Lunera pressa le coude du major, comme pour communiquer sa compassion, nouveau sentiment qui lui faisait défaut auparavant. Arkh s'interrompit et lui jeta un regard avant de sourire honteusement. Il n'avait pas l'habitude de partager son passé avec autrui.
— J'espère ne pas vous embêter...
— Absolument pas ! s'exclama-t-elle, hâtivement. Au contraire !
Le général prit sa main dans la sienne.
— Vous incitez aux confidences... Je n'ai jamais ressenti pareilles sensations.
Lunera rougit, touchée qu'il mette son coeur à nu et qu'il lui confie des bribes de son passé. Elle aurait tellement aimé en faire de même ! Se réfugier au sein d'Arkh qui, elle le savait, ne la jugerait jamais.
— Je disais donc, reprit-il en souriant davantage, qu'avec le renommée de notre père, nous avons pu nous faire une joli place. Bien sûr, nous avions aussi des capacités propres, sinon Sawse ne nous aurait pas attelés à sa garde personnelle.
— Votre père devait être remarquable, commenta Lunera.
— Tout à fait ! C'était un grand chevalier du temps de Garland V, puis de Darkodem.
Lunera se raidit à la mention de son père.
— Mais il est mort lors de la guerre civile, confia Arkh avec une amertume palpable, assassinée crûment par son propre roi.
Ariès glapit et s'agrippa sur le parapet, sentant son corps faillir. La respiration manquait et son visage devint blême. Arkh l'attrapa de justesse.
— Ce n'est rien... ce n'est rien, dit-elle d'une voix blanche à ses questions inquiètes.
Ah... Darkodem... Tu ne me laisseras donc jamais ?
Elle en aurait pleuré de rage. Partout où elle se rendait, son ombre planait derrière elle. Lunera porterait son engeance sinistre jusqu'à la fin de ses jours. Chaque fois, elle entendait à quel point son géniteur était effroyable, semant un chaos infernal sur son sillage. Tous avaient été touchés, à divers degrés, par ses perfidies.

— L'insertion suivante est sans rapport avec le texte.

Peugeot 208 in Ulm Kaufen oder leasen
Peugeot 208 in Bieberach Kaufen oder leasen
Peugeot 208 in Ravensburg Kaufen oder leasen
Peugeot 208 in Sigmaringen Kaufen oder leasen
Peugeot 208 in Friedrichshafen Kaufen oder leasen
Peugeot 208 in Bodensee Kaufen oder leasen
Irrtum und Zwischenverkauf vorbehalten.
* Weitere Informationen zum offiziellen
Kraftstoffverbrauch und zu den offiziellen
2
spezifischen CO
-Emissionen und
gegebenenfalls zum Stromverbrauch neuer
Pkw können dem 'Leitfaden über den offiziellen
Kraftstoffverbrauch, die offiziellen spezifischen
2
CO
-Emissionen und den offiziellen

Même le digne major en face d'elle, l'homme qu'elle avait appris à aimer au fil des semaines et des mois, lui faisait part d'une blessure infligée par Darkodem. Son lien seul était une obstacle à son bonheur. Et ce, depuis toujours. Il était tout bonnement inconcevable, désormais, de lui faire part de sa véritable origine. Elle ne désirait surtout pas que ce regard si tendre, si doux, ne se consume de haine et de colère à son égard. Les vieilles plaies se rouvraient, blessures qu'elle pensait avoir mises de côté pour toujours.
— C'est... terrible... murmura-t-elle, songeant à son père.
— N'est-ce pas ? répondit Arkh, mésinterprétant sa remarque.
Désireux de ne pas bouleverser davantage la reine, il alla sur des sentiers qu'il estimait plus sûrs. Mais la conversation ne fut plus la même, et rapidement, la reine se faisant laconique, toujours bouleversée, la rumeur se tut, et ils restèrent côte à côte, se repaissant du spectacle des étoiles.
Bien qu'aucun mot ne fut prononcé, leurs mains ne se séparèrent jamais. Serrées, elles témoignaient de leurs intenses émotions.
☾☾☾
Bien loin en dessous d'eux, dans l'obscurité des catacombes du palais d'Arkhess, Solèna fouillait dans les archives, la lueur vacillante de sa chandelle comme seule source de lumière. Baillant à s'en décrocher la mâchoire, les paupières lourdes, elle s'efforçait de maintenir une concentration optimale quant à l'épluchage de ces dossiers poussiéreux.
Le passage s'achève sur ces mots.